Portia assesses the locals. They have adopted a submissive posture, thoroughly cowed. One of the other females—not the largest but perhaps the boldest—steps deferentially on to the web. What do you want? she dances out.
Good. Let us trade, Portia states, as Bianca rejoins her. Tell us about your neighbours.
After they are done, each side weighing what it is willing to share against the relative bargaining power of the other party, Portia’s male scuttles onto the web and distils his Understanding of aphid husbandry into a neatly silk-wrapped packet of sperm. One of the local males performs a similar service with his own day-to-day knowledge of his family’s territory and its aggressive neighbours.
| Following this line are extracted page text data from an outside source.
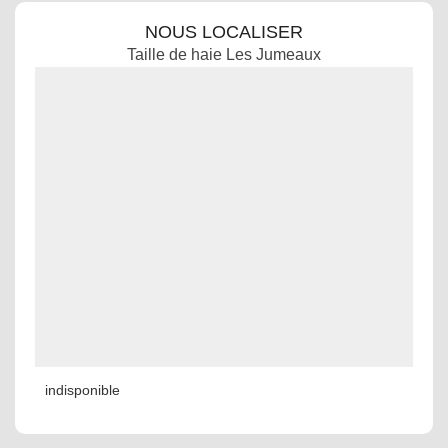
NOUS LOCALISER
Taille de haie Les Jumeaux
indisponible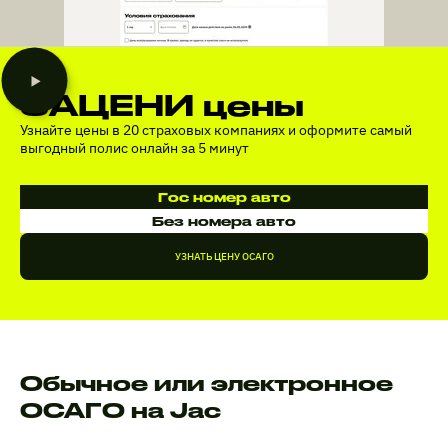
ЗАЦЕНИ цены
Узнайте цены в 20 страховых компаниях и оформите самый
выгодный полис онлайн за 5 минут
Гос номер авто
Без номера авто
УЗНАТЬ ЦЕНУ ОСАГО
Обычное или электронное
ОСАГО на Jac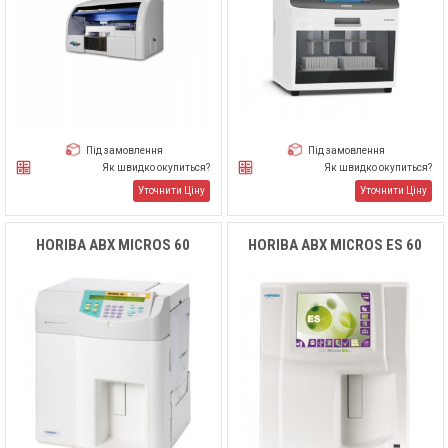
Під замовлення
Під замовлення
Як швидко окупиться?
Як швидко окупиться?
Уточнити Ціну
Уточнити Ціну
HORIBA ABX MICROS 60
HORIBA ABX MICROS ES 60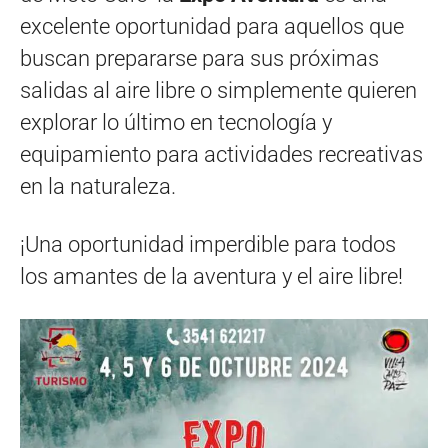
excelente oportunidad para aquellos que
buscan prepararse para sus próximas
salidas al aire libre o simplemente quieren
explorar lo último en tecnología y
equipamiento para actividades recreativas
en la naturaleza.
¡Una oportunidad imperdible para todos
los amantes de la aventura y el aire libre!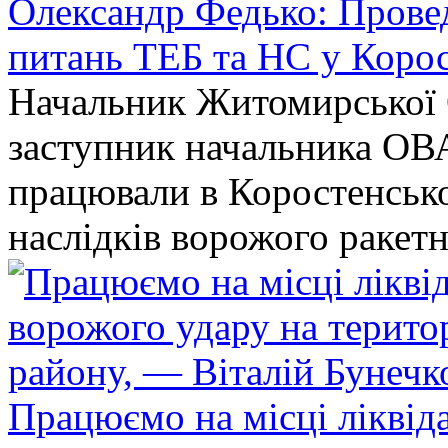
Олександр Федько: Проведе
питань ТЕБ та НС у Коро
Начальник Житомирської 
заступник начальника ОВ
працювали в Коростенськом
наслідків ворожого ракет
Працюємо на місці ліквіда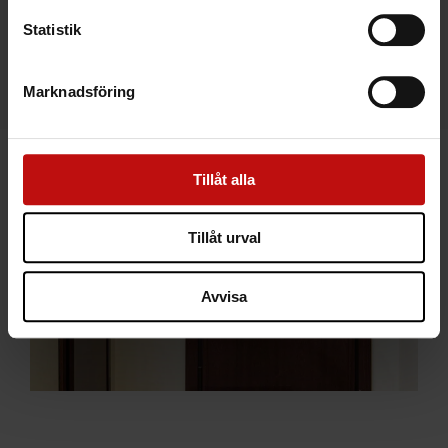
Statistik
Marknadsföring
Tillåt alla
Tillåt urval
Avvisa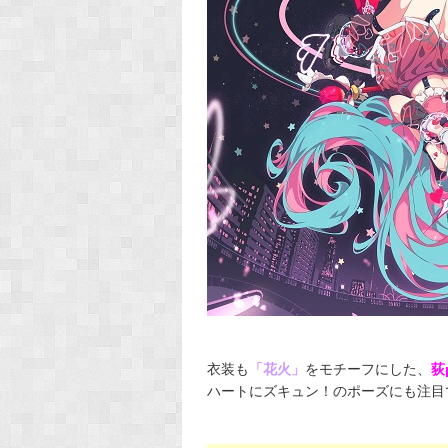
衣装も
「花火」
をモチーフにした、
荻
ハートにズキュン！のポーズにも注目です(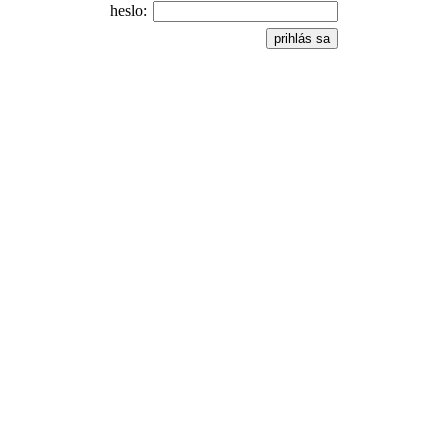
heslo: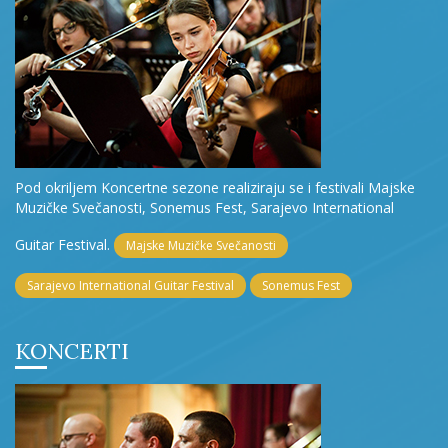
Pod okriljem Koncertne sezone realiziraju se i festivali Majske
Muzičke Svečanosti, Sonemus Fest, Sarajevo International
Guitar Festival.
Majske Muzičke Svečanosti
Sarajevo International Guitar Festival
Sonemus Fest
KONCERTI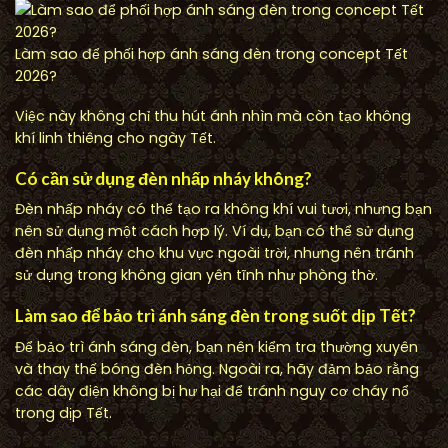
Làm sao để phối hợp ánh sáng đèn trong concept Tết
2026?
Việc này không chỉ thu hút ánh nhìn mà còn tạo không
khí linh thiêng cho ngày Tết.
Có cần sử dụng đèn nhấp nháy không?
Đèn nhấp nháy có thể tạo ra không khí vui tươi, nhưng bạn
nên sử dụng một cách hợp lý. Ví dụ, bạn có thể sử dụng
đèn nhấp nháy cho khu vực ngoài trời, nhưng nên tránh
sử dụng trong không gian yên tĩnh như phòng thờ.
Làm sao để bảo trì ánh sáng đèn trong suốt dịp Tết?
Để bảo trì ánh sáng đèn, bạn nên kiểm tra thường xuyên
và thay thế bóng đèn hỏng. Ngoài ra, hãy đảm bảo rằng
các dây điện không bị hư hại để tránh nguy cơ cháy nổ
trong dịp Tết.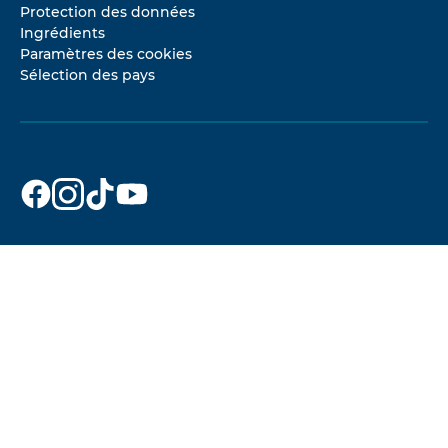
Protection des données
Ingrédients
Paramètres des cookies
Sélection des pays
Dr. Beckmann
Dr. Beckmann
Dr. Beckmann
Dr. Beckmann
sur
sur
sur
sur
Facebook
Instagram
TikTok
YouTube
This active use of the viral transcription is not behaviour prompted by the virus itself, but a cultural tradition amongst Portia’s people: information as currency, by means of a transfer that incidentally assists the virus in propagating its genetic code. At the same time, the next generation of spiderlings will share kinship, a bridge between Portia’s Great Nest and this little family, part of a great web of such interrelations whose connections can be traced, community to community, across much of the planet.
What the locals now say about the north is alarming, a potential threat that Portia’s Great Nest seems likely to encounter quite soon. At the same time it is intriguing, and Portia decides that the plan requires a closer personal look.